If GOES-3 achieves 384 Kbps this summer, and fractional T1 equipment is on site, 2
phone lines of 8 Kbit each could be allocated, subtracting a mere 16 Kbps of bandwidth,
leaving 368 Kbps available for data. This is a sacrifice of only about 4% of the total
bandwidth (a small fraction of a dB) to support two lines that could be utilized the entire
time the satellite is visible.
Note that if full T1 were available on GOES-3, the number of lines can double to 4 and
impact the 384 Kbps link by only 2%.
4. Fax capability
There should be some means of easily transmitting the contents of a paper page to and
from the station. We recognize the potential for bandwidth abuse with faxes. However,
it is sometimes extremely important to be able to transmit diagrams and sketches.
5. Data allotment
The allocation of satellite bandwidth resources, and measurement of use is important to
ensure that all experiments have adequate communications with home, to ensure that
resource intensive activities (such as, perhaps, fax transmission) are recognized and
placed in proper perspective, and to properly anticipate requirements for future growth.

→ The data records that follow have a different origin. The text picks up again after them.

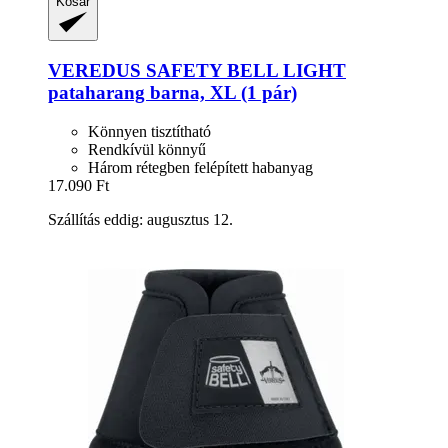
Kosár
VEREDUS
SAFETY BELL LIGHT
pataharang barna, XL (1 pár)
Könnyen tisztítható
Rendkívül könnyű
Három rétegben felépített habanyag
17.090 Ft
Szállítás eddig: augusztus 12.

On the other side, strict allocations are likely to inhibit creative applications of the
network capabilities, a creativity that is extremely important for finding cost-effective
methods for carrying out research at South Pole. We recommend allocations of use be
avoided unless they become absolutely necessary.
Priority of bandwidth use should be in the following order: email, data, direct access,
voice (except in emergencies), and fax.
6. Role of Science Support in communications
One issue is the changing role of communications in scientific activities. In the past,
communications was perceived as strictly an information pathway. That perception is no
longer valid, as communications now provide the means of controlling and modifying
remote experiments, as well as receiving real-time data from them. While an
"Information Systems" approach to communications operation has served well in the
past, it is now worthwhile to review what role Science Support should play in this arena.

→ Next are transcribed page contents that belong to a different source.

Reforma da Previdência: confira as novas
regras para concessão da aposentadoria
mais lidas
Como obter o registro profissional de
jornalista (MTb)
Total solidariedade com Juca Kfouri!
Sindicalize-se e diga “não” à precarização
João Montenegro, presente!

For instance, should Science Support money go toward subsidizing some of the
communications, given that communications is such an integral part of the science?
7. Prototype development strategy
Planning and budgeting for future communication possibilities is difficult to do, given
how quickly some opportunities present themselves. We recommend that a more flexible
procedure be developed that allows quick action to take advantage of targets of
opportunity for better communications.
8. Risks should be accepted for prototypes
It is very probable that the evolution of better communications to the Pole will continue
in rapid bursts of testing, prototyping and phased implementation. Once proven, a
prototype can be cleaned up for acceptance as standard equipment for station; if the
prototype fails, it still may serve as a testbed for later success.